►
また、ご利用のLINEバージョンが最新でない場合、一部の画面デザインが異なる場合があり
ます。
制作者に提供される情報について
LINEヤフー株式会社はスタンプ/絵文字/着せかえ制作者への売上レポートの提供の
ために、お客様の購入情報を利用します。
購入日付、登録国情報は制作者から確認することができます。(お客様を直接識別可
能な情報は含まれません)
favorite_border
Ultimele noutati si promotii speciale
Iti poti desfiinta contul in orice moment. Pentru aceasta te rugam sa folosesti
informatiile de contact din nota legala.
◄
►
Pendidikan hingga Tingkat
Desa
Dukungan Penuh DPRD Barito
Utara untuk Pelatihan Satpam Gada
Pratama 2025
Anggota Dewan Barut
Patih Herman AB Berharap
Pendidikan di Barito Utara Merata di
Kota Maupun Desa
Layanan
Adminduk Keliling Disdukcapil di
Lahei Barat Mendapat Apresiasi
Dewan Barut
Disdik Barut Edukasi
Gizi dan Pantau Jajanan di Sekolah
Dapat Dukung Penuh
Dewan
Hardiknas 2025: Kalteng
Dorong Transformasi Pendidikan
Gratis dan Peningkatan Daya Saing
◄
►
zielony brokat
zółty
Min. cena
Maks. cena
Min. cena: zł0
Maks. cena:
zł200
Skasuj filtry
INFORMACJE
◄
Set down, exactly as they appear above, all lines from the one that has "また、ご利用のLINEバージ" down to the one that has "informatiile de contact din nota legala.", including those two and no others.

また、ご利用のLINEバージョンが最新でない場合、一部の画面デザインが異なる場合があり
ます。
制作者に提供される情報について
LINEヤフー株式会社はスタンプ/絵文字/着せかえ制作者への売上レポートの提供の
ために、お客様の購入情報を利用します。
購入日付、登録国情報は制作者から確認することができます。(お客様を直接識別可
能な情報は含まれません)
favorite_border
Ultimele noutati si promotii speciale
Iti poti desfiinta contul in orice moment. Pentru aceasta te rugam sa folosesti
informatiile de contact din nota legala.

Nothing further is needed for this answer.